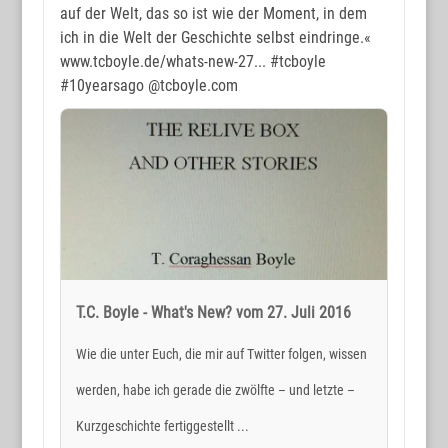
auf der Welt, das so ist wie der Moment, in dem
ich in die Welt der Geschichte selbst eindringe.«
www.tcboyle.de/whats-new-27...
#tcboyle
#10yearsago
@tcboyle.com
T.C. Boyle - What's New? vom 27. Juli 2016
Wie die unter Euch, die mir auf Twitter folgen, wissen
werden, habe ich gerade die zwölfte – und letzte –
Kurzgeschichte fertiggestellt ...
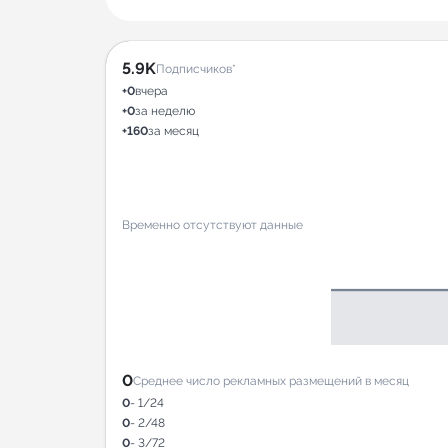
5.9K
Подписчиков*
+0
вчера
+0
за неделю
+160
за месяц
Временно отсутствуют данные
0
Среднее число рекламных размещений в месяц
0
- 1/24
0
- 2/48
0
- 3/72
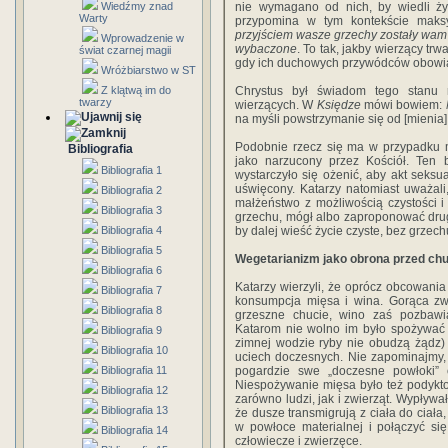
Wiedźmy znad
nie wymagano od nich, by wiedli życ
Warty
przypomina w tym kontekście mak
przyjściem wasze grzechy zostały wam
Wprowadzenie w
wybaczone
. To tak, jakby wierzący tr
świat czarnej magii
gdy ich duchowych przywódców obowiąz
Wróżbiarstwo w ST
Z klątwą im do
Chrystus był świadom tego stanu 
twarzy
wierzących. W
Księdze
mówi bowiem:
na myśli powstrzymanie się od [mienia
Podobnie rzecz się ma w przypadku m
Bibliografia
jako narzucony przez Kościół. Ten
Bibliografia 1
wystarczyło się ożenić, aby akt seksua
uświęcony. Katarzy natomiast uważali,
Bibliografia 2
małżeństwo z możliwością czystości 
Bibliografia 3
grzechu, mógł albo zaproponować drugie
Bibliografia 4
by dalej wieść życie czyste, bez grzec
Bibliografia 5
Wegetarianizm jako obrona przed ch
Bibliografia 6
Katarzy wierzyli, że oprócz obcowania
Bibliografia 7
konsumpcja mięsa i wina. Gorąca zw
Bibliografia 8
grzeszne chucie, wino zaś pozbawi
Katarom nie wolno im było spożywać 
Bibliografia 9
zimnej wodzie ryby nie obudzą żądz) 
Bibliografia 10
uciech doczesnych. Nie zapominajmy,
Bibliografia 11
pogardzie swe „doczesne powłoki” o
Niespożywanie mięsa było też podykt
Bibliografia 12
zarówno ludzi, jak i zwierząt. Wypływało
Bibliografia 13
że dusze transmigrują z ciała do ciał
w powłoce materialnej i połączyć si
Bibliografia 14
człowiecze i zwierzęce.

__What is expected__: Retype exactly, and only, the lines from the line holding "Wegetarianizm jako obrona przed ch" through the last line of the data; both of those lines count.

__Task solution__:
Wegetarianizm jako obrona przed ch
Bibliografia 6
Katarzy wierzyli, że oprócz obcowania
Bibliografia 7
konsumpcja mięsa i wina. Gorąca zw
Bibliografia 8
grzeszne chucie, wino zaś pozbawi
Katarom nie wolno im było spożywać 
Bibliografia 9
zimnej wodzie ryby nie obudzą żądz) 
Bibliografia 10
uciech doczesnych. Nie zapominajmy,
Bibliografia 11
pogardzie swe „doczesne powłoki” o
Niespożywanie mięsa było też podykt
Bibliografia 12
zarówno ludzi, jak i zwierząt. Wypływało
Bibliografia 13
że dusze transmigrują z ciała do ciał
w powłoce materialnej i połączyć si
Bibliografia 14
człowiecze i zwierzęce.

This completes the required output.